The Senate is expected to confirm Judge Ketanji Brown Jackson to the United States Supreme Court later Thursday, marking the first time a Black woman has been appointed to the nation’s top court.
Three Republican senators have endorsed Jackson, who will succeed Justice Stephen Breyer when he retires this summer. While the vote will be far from the massive bipartisan confirmations for Breyer and other justices seen in previous decades, it will nevertheless be a big bipartisan achievement for Biden in the 50-50 Senate after GOP senators fought hard to portray Jackson as too liberal and soft on crime.
Jackson, a 51-year-old federal appeals court judge, would be the third Black and sixth female justice, following Thurgood Marshall and Clarence Thomas.
On the liberal side of a 6-3 conservative court, she would join two other women, Sonia Sotomayor and Elena Kagan.
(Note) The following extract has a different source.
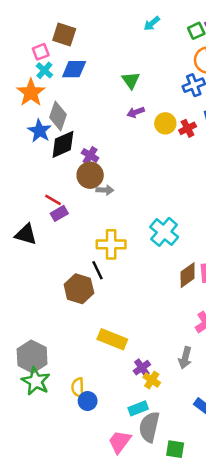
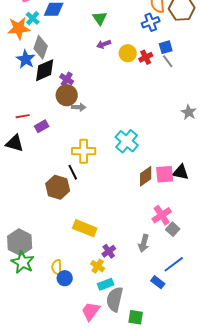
cyan cross: (44, 70) -> (33, 18), moved
orange star: (31, 93) -> (19, 28), turned 30
red line: (53, 200) -> (23, 116), moved, turned -40
yellow cross: (152, 380) -> (98, 266), moved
For the first time in history, four of the nine justices would be women, with Justice Amy Coney Barrett on the other end of the bench.
Following a grueling session in which Republicans on the Senate Judiciary Committee fiercely questioned Jackson on her sentencing record, three GOP senators came out and stated their support for her. Senators Susan Collins of Maine, Lisa Murkowski of Alaska, and Mitt Romney of Utah all expressed the same thing: they didn’t always agree with Jackson, but she was clearly highly qualified for the job.
Collins and Murkowski also criticised the increasingly political confirmation process, which Collins described as “broken” and “corrosive” and “more divorced from reality by the year.”
Biden, a former member of a more bipartisan Senate, made it clear from the start that he wanted bipartisan support for his historic nomination, and he invited Republicans to the White House while he made his pick. It was an attempt to turn back the clock after three bruising Supreme Court battles during President Donald Trump’s presidency, when Democrats vehemently opposed the nominees, and after Republicans blocked Supreme Court nominee Merrick Garland from receiving a vote at the end of President Barack Obama’s presidency.
With her parents and family seated behind her, she told the panel that her “path was clearer” as a Black American than theirs. Jackson attended Harvard University, worked as a public defender, at a private legal practice, and was named to the United States Sentencing Commission in addition to her nine years on the federal bench.
“I have been a judge for nearly a decade now, and I take that responsibility and my duty to be independent very seriously,” Jackson said. “I decide cases from a neutral posture. I evaluate the facts, and I interpret and apply the law to the facts of the case before me, without fear or favor, consistent with my judicial oath.”
After Barrett, who is 50, Jackson will be the court’s second youngest member once sworn in. She would be the first person in nearly 30 years to serve on a court with no one above the age of 75.
Cases concerning race, both in college admissions and voting rights, will define Jackson’s first term. She has stated that she will not participate in the court’s review of Harvard’s admissions program because she is a member of its board of overseers. However, the court may separate a second case involving a challenge to the University of North Carolina’s admissions procedure, allowing her to weigh in on the matter.
Republicans spent the hearings interrogating her sentencing record on the federal bench, including the sentences she handed down in child pornography cases, which they argued were too light. Jackson pushed back on the GOP narrative, declaring that “nothing could be further from the truth” and explaining her reasoning in detail. Democrats said she was in line with other judges in her decisions.
Many Republicans, including Senate Majority Leader Mitch McConnell, argued in a floor speech Wednesday that Jackson “never got tough once in this area” as a result of GOP questioning in the Judiciary Committee.